Retirement plan yields won’t return to the long-term norm of roughly 5 to 7 percent until the next decade or two, TIAA President and CEO Roger Ferguson said Tuesday.
“I think 20 years from now, and maybe even 10, we’ll get back to what we thought of as the norm,” he told CNBC’s “Squawk Box.” “I’m not a big believer in sort of the new normal. I don’t think we’re going into a period of incredibly low rates.”
It takes a long time to return to normality following a recession triggered by a sudden change in asset values, he said. “That is exactly a process that we’re going through.”
Ferguson, the former Federal Reserve Board of Governors vice chairman, is running one of the nation’s largest retirement providers at a time when the Fed’s low interest rates have made it difficult to squeeze yield out of low-risk assets, putting pressure on savers.

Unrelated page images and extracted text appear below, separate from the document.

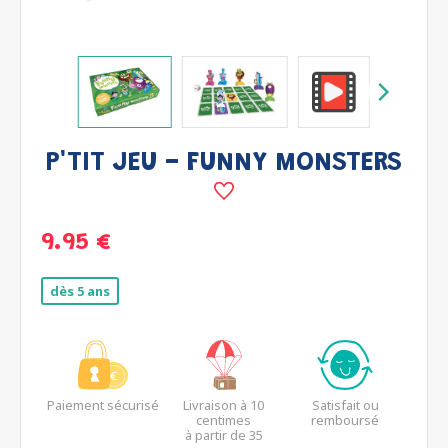
P'TIT JEU - FUNNY MONSTERS
9.95 €
dès 5 ans
Paiement sécurisé
Livraison à 10
Satisfait ou
centimes
remboursé
à partir de 35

In this environment, investors need to move further out on the risk spectrum just to get a 3 percent return, Ferguson said. Alternative investments such as commodities play a more important role in assuring retirement savers meet their investment targets, he added.
But he said the Fed is doing the right thing in gradually normalizing interest rates. Policymakers raised rates for the first time in nearly a decade in December. The Federal Open Market Committee indicated it expects to raise rates twice this year.
“These low rates are an important part of getting the economy back on track, so we have to keep the big macro picture in mind,” he said.